Transformer Memory as a Differentiable Search Index

Authors: Yi Tay, Vinh Tran, Mostafa Dehghani, Jianmo Ni, Dara Bahri, Harsh Mehta, Zhen Qin, Kai Hui, Zhe Zhao, Jai Gupta, Tal Schuster, William W. Cohen, Donald Metzler

NeurIPS 2022 | Conference PDF | Archive PDF | Plain Text | LLM Run Details

Reproducibility Variable Result LLM Response
Research Type Experimental Experiments demonstrate that given appropriate design choices, DSI significantly outperforms strong baselines such as dual encoder models. Moreover, DSI demonstrates strong generalization capabilities, outperforming a BM25 baseline in a zero-shot setup. In this section, we discuss our experimental setup, datasets used and baselines compared. We also discuss experimental results, findings and effect of various strategies discussed in earlier sections of the paper.
Researcher Affiliation Industry Google Research {yitay,vqtran,metzler}@google.com
Pseudocode Yes Algorithm 1 Generating semantically structured identifiers. (Referenced in Section 3.2.)
Open Source Code No The paper states it uses the 'Jax/T5X implementation' and provides a GitHub link for T5X, which is an open-source framework. However, it does not explicitly state that the specific DSI code developed for this paper's methodology is open-source or provide a link to it.
Open Datasets Yes We conduct our experiments on the challenging Natural Questions (NQ) (Kwiatkowski et al., 2019) dataset.
Dataset Splits Yes NQ consists of 307K query-document training pairs and 8K validation pairs, where the queries are natural language questions and the documents are Wikipedia articles. NQ320K is the full NQ set and uses its predetermined training and validation split for evaluation purposes. Unlike NQ320K, NQ10K and NQ100K constructs randomly sampled validation sets.

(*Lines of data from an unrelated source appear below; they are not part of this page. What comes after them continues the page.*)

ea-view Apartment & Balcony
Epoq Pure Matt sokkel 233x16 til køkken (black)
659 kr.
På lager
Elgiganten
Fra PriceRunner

Hardware Specification Yes Our training hardware consists of 128-256 TPUv4 chips for models above 1B parameters and 64-128 TPUv3 or TPUv4 chips otherwise.

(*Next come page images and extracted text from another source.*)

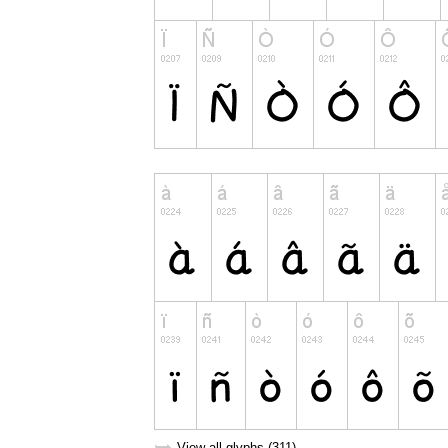
View all glyphs (311)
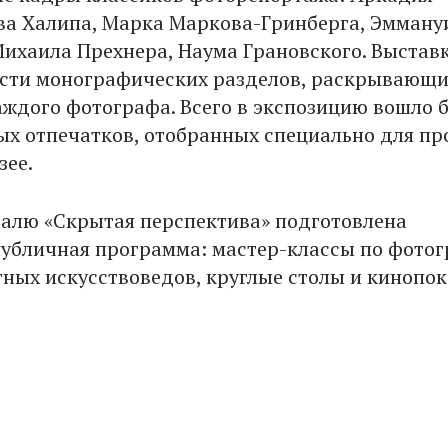
ва Халипа, Марка Маркова-Гринберга, Эмману
Михаила Прехнера, Наума Грановского. Выстав
ести монографических разделов, раскрывающ
аждого фотографа. Всего в экспозицию вошло 
ых отпечатков, отобранных специально для пр
зее.
алю «Скрытая перспектива» подготовлена
убличная программа: мастер-классы по фотог
тных искусствоведов, круглые столы и кинопок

Software Dependencies No The paper mentions using 'the Jax/T5X implementation for our experiments' but does not specify version numbers for Jax, T5X, or any other software dependencies.
Experiment Setup Yes The DSI models are trained for a maximum of 1M steps using a batch size of 128. We pick the best checkpoint based on retrieval validation performance. We tune the learning rate amongst {0.001, 0.0005} and linear warmup amongst {10K, 100K, 200K, 300K} and/or none.